TOPIXベースで半数近くの企業が決算発表を終えた現在、その根拠がようやく目に見える形になってきた。グラフは日経平均の予想EPS(1株当たり純利益)と日経平均株価の推移を示したものである。

出所:Quickデータから筆者作成

予想EPSは3月早々にピークをつけ、株価のピークは3月22日につけた4万888円だ。予想利益が先行する恰好でピークアウトして、株価がそれを追って目先の天井を打ち、それ以降は右肩下がりの展開となってきた。日本企業の利益見通しが低下基調となるのに平仄を合わせて株価も弱含んでいるのが見て取れる。きわめて真っ当な株価の足取りである。

だから僕はこの流れを悪いことだとは思っていない。ファンダメンタルズが悪い時に株価も冴えないのは当然である。この状況でむやみやたらに株価が上昇したりするとすれば、そちらのほうが不自然であり不健全な株高ということになるだろう。下がるときには素直に下がる。休むも相場だ。ここでちゃんと調整しておけば、次の上昇サイクルではしっかりとupward(上向き) の流れに乗れるだろう。
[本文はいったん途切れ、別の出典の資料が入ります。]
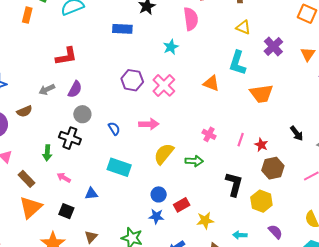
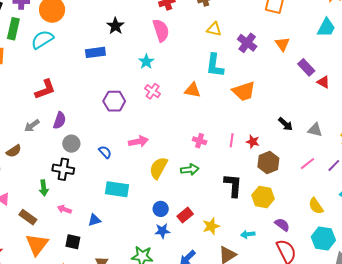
pink cross: (164, 85) -> (153, 91), moved, size x0.7

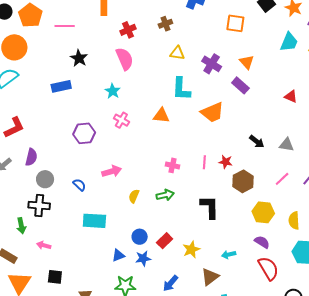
purple rectangle: (306, 67) -> (240, 85), moved
yellow semicircle: (158, 168) -> (134, 196), size x0.6
yellow hexagon: (263, 197) -> (263, 212), moved
yellow semicircle: (316, 206) -> (294, 221), turned 36
blue triangle: (94, 220) -> (118, 255), moved

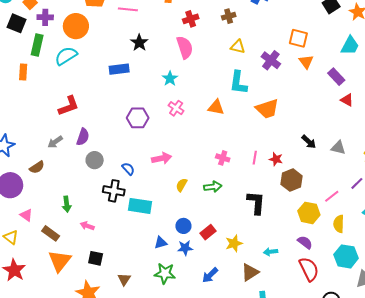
orange square: (235, 23) -> (298, 38), moved
purple rectangle: (240, 85) -> (336, 77), moved
pink line: (282, 179) -> (332, 196), moved
black cross: (39, 206) -> (114, 191), moved

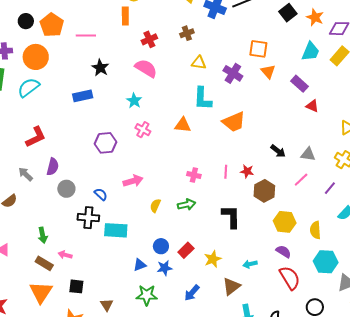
pink semicircle: (185, 47) -> (146, 68), turned -35
gray arrow: (55, 142) -> (26, 174), turned 84
pink line: (332, 196) -> (301, 180), moved
brown rectangle: (51, 233) -> (44, 263), moved

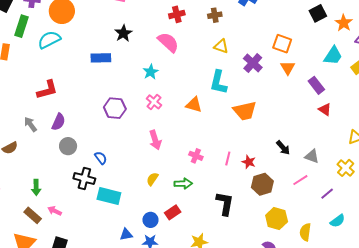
pink arrow: (133, 181) -> (155, 140), moved, turned 78
red rectangle: (186, 250) -> (173, 212), moved

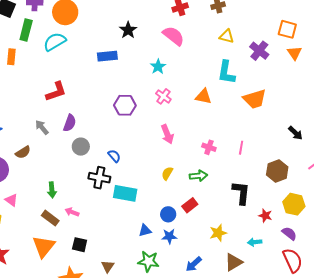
red star: (249, 162) -> (265, 216), moved

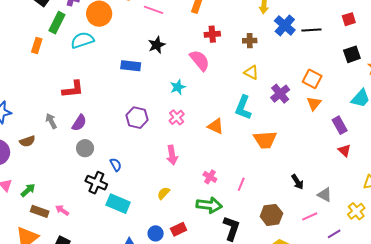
green arrow: (198, 176) -> (209, 205), moved, size x1.4
green arrow: (52, 190) -> (28, 190), moved, turned -140
brown rectangle: (50, 218) -> (40, 211), turned -30

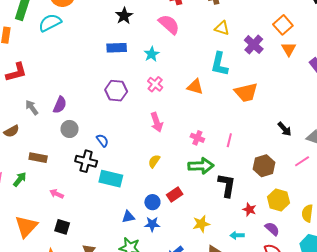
blue rectangle: (131, 66) -> (117, 48), moved
orange square: (312, 79) -> (283, 25), turned 30
red L-shape: (73, 89) -> (16, 72), moved
brown rectangle: (40, 211) -> (38, 158), moved

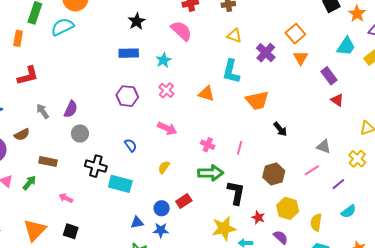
pink arrow: (157, 122) -> (167, 128), turned -48
black arrow: (285, 129) -> (280, 129), moved
blue semicircle: (102, 140) -> (131, 145), moved
yellow star: (201, 224) -> (224, 228), moved, size x1.4

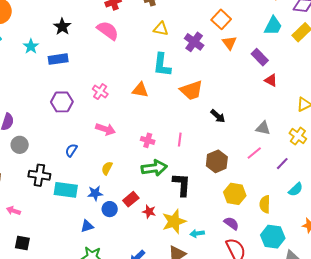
cyan star: (163, 60) -> (31, 46), moved
blue semicircle: (131, 145) -> (71, 150), turned -104
red star: (258, 217) -> (149, 212), moved
blue star: (161, 230) -> (95, 193), moved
ここは堪え時と思うべき局面である。

株価が高く、売れる局面では売っておくのは得策

では、いつ反転のきっかけをつかめるだろうか?5月22日のエヌビディア[NVDA]の決算に期待する声が多い。しかし、過度な期待は慎んだほうがよい。エヌビディアの決算はおそらく良好なものになるだろう。だが、投資家の高い期待を超えるほどのものが出なければ株価は売られる可能性が高い。そして投資家の期待が相当高くなっている今、それを超えるのは難しいのではないか。

よって投資スタンスとしては慎重姿勢を維持したい。株価が高く、売れる局面では売っておくのが得策と考える。